Social Sciences
The social world
image: Tuileries, Henri Cartier-Bresson, Toledo Museum of Art exibition
It seems self evident, barely worth remarking, that social outcomes are the result of the actions of numbers of ordinary human beings, doing things for their own particular reasons -- finding solutions to the challenges of life that confront them, taking care of themselves and their families, making mistakes, acting out their passions, hatreds and loves, interacting with neighbors and strangers, taking risks, acting prudently, following impulse or dream. And out of these ordinary origins come great social outcomes -- migrations, revolutions, demographic transitions, famines, economic crises, the rise and fall of regions and cities. Sometimes a small number of individuals or groups have inordinate influence on the shape of events -- Mussolini, Kant, Gramsci, Fidel; the Abolitionists, the Tea Party, the United Mine Workers. But even here it is still individuals, in relation and communication with other individuals, whose small and local actions sometimes aggregate to large social changes.
This description makes the individualistic impulse of social-science disciplines like political science, economics, and historical demography seem intuitive. These disciplines basically ask a common question: what are the individual purposes and plans that work to shape a subset of social phenomena? Why did the Great Migration take place from the South to northern cities in the 1930s? Because vast numbers of poor rural black people gained information about better opportunities in northern cities and set out to improve their lives.
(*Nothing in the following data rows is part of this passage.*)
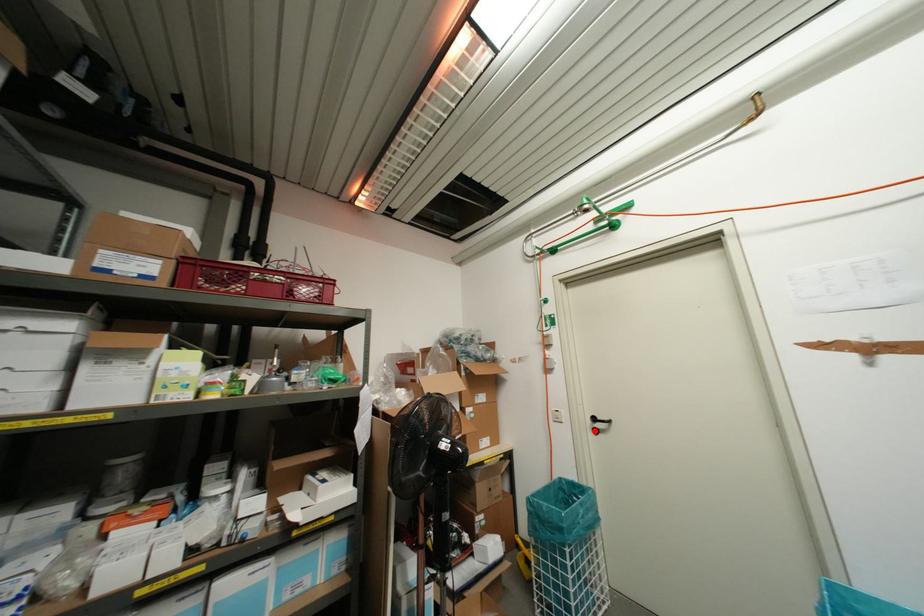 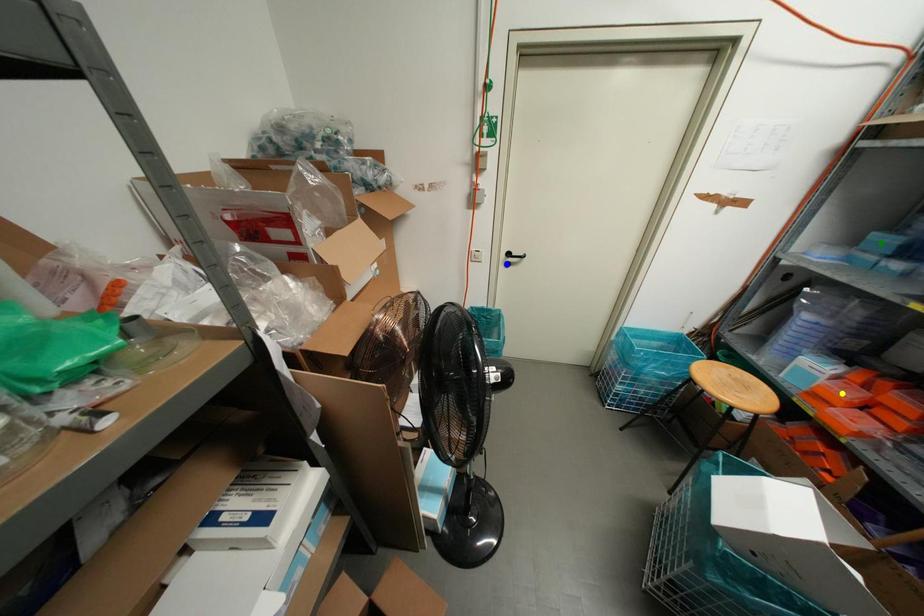 Question: I am providing you with two images of the same scene from different viewpoints. A red point is marked on the first image. You are given multiple points on the second image. Which spot in image 2 lines up with the point in image 1?

Choices:
 (A) green point
 (B) blue point
 (C) yellow point

Answer: (B) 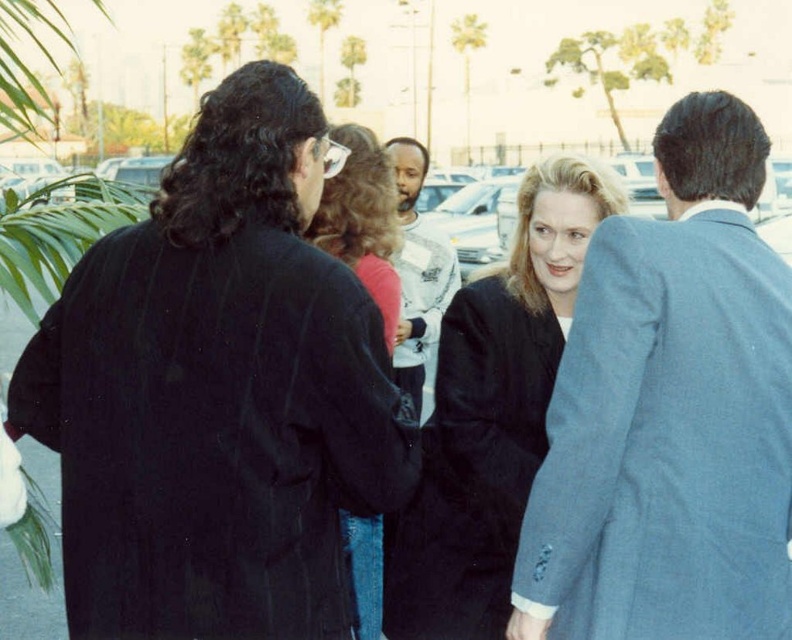 Can you confirm if blue textured suit at right is positioned to the right of white cotton shirt at center?

Correct, you'll find blue textured suit at right to the right of white cotton shirt at center.

Who is positioned more to the right, blue textured suit at right or white cotton shirt at center?

Positioned to the right is blue textured suit at right.

Who is more distant from viewer, (x=671, y=282) or (x=417, y=150)?

Point (x=417, y=150)

Identify the location of blue textured suit at right. pos(669,413).

Can you confirm if black pinstripe suit at left is positioned to the right of white cotton shirt at center?

No, black pinstripe suit at left is not to the right of white cotton shirt at center.

What are the coordinates of `black pinstripe suit at left` in the screenshot? It's located at (216, 392).

Does blue textured suit at right have a lesser height compared to matte black coat at center?

A: Correct, blue textured suit at right is not as tall as matte black coat at center.

Between point (775, 632) and point (499, 339), which one is positioned in front?

Positioned in front is point (775, 632).

Between point (737, 346) and point (448, 435), which one is positioned behind?

The point (448, 435) is more distant.

At what (x,y) coordinates should I click in order to perform the action: click on blue textured suit at right. Please return your answer as a coordinate pair (x, y). The height and width of the screenshot is (640, 792). Looking at the image, I should click on (669, 413). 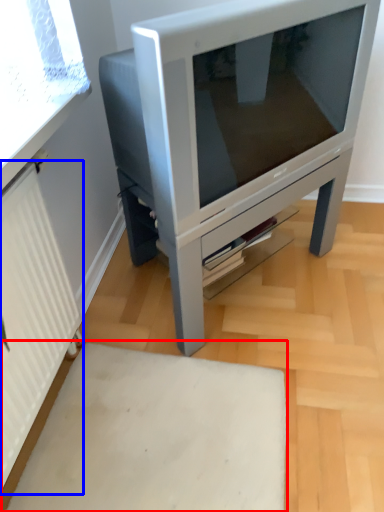 Question: Which object appears closest to the camera in this image, plain (highlighted by a red box) or radiator (highlighted by a blue box)?

Choices:
 (A) plain
 (B) radiator

Answer: (B) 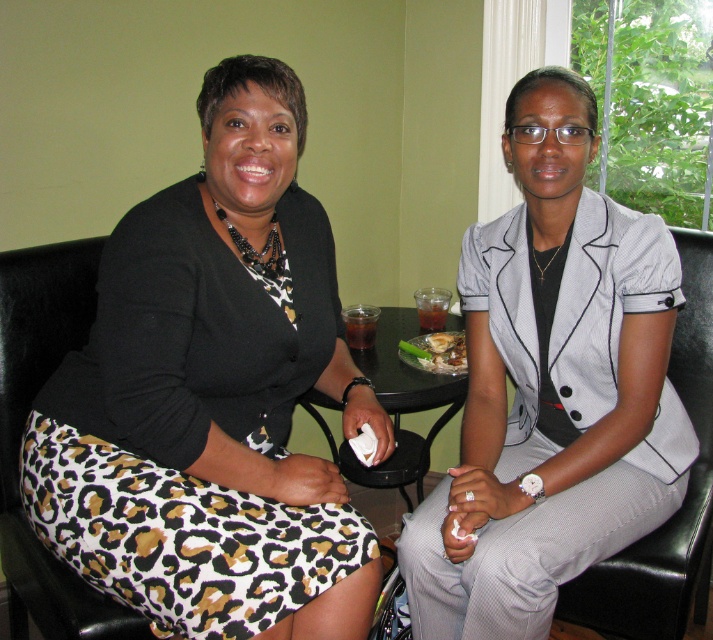 You are standing in the room and want to reach the point marked at coordinates (x=573, y=492). If you take three steps forward, each step covering 1.5 feet, will you reach the point?

The point marked at coordinates (x=573, y=492) is 4.37 feet away from you. Taking three steps of 1.5 feet each would cover 4.5 feet, so you would slightly overstep the point by 0.13 feet.

You are an interior designer analyzing the spatial layout of the image. The gray textured suit at center is positioned at a specific coordinate. Can you determine its exact 2D location in the image?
But this same description also makes us consider how large "structural" factors come into social process and change. How do economic conditions, political institutions, social attitudes, and systems of race, class, and gender influence social outcomes? Once again, it is evident that individuals frame their worlds and make their choices within environments that are largely independent of their wills and their specific mental frameworks. They confront systems of labor allocation that work in a certain way when it comes to race, class origins, gender, and educational background. They operate within political institutions that offer them opportunities and limitations -- "do support the ward boss, don't join a demonstration against City Hall." They function in social environments where other actors have certain beliefs and attitudes about race, gender, and class.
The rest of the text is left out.